Never were the facts and details more important to undergirding the radical honesty of an experience than when Boggs recently published an essay about her and Bea and a group of people being pepper sprayed during a peaceful march to the polls in Graham, on the last day of early voting. Boggs had taken her daughter to the march to give her an education in democracy, but what she got instead was a lesson in power: who has it, who does not and how it is used. These same issues of power are what led her to undertake her current project on public education in Alamance County, especially as it pertains to race, class and the issues of regional segregation. It is clear that Boggs’ time some years ago in the first grade classroom fuels both her current work and her deep emotional connection to primary education. “I’m lucky to be teaching in a program like the one at N.C. State,” she says. “But sometimes I feel guilty that I’m not still a first grade teacher, because I think that may be some of the most good you can do in the world.”

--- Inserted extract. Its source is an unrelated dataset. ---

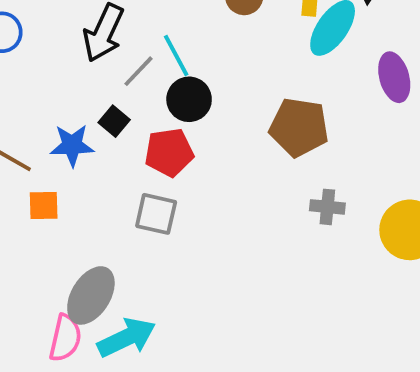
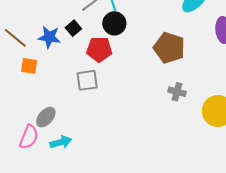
gray square: (156, 214) -> (87, 80), turned -30
gray ellipse: (91, 295) -> (46, 117), size x0.7
cyan arrow: (127, 338) -> (61, 142), size x0.7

But while Boggs teaches undergraduates and graduate students, she has found a way to keep one foot in primary education. Over the course of the pandemic, she and Bea created a Zoom-based writing club for children in kindergarten through second grade, and, perhaps following Boggs’ lead, several of her graduate students have begun working on writing projects with school-age children.
The day is ending. The woods are growing dark. Boggs and her daughter walk back uphill away from the river toward home, where 3-year-old Harriet and Boggs’ husband are waiting. Bea walks ahead of her mother on a trail toward the house, but Boggs stops, calls her daughter back. Boggs has spotted a mushroom, and while she cannot remember the name of it, she believes her daughter may know. The two of them kneel on the forest floor to get a better look. The light is fading, but there is still enough light to see, and there is still so much to learn.
Wiley Cash is the writer-in-residence at the University of North Carolina-Asheville. His new novel, When Ghosts Come Home, will be released this year.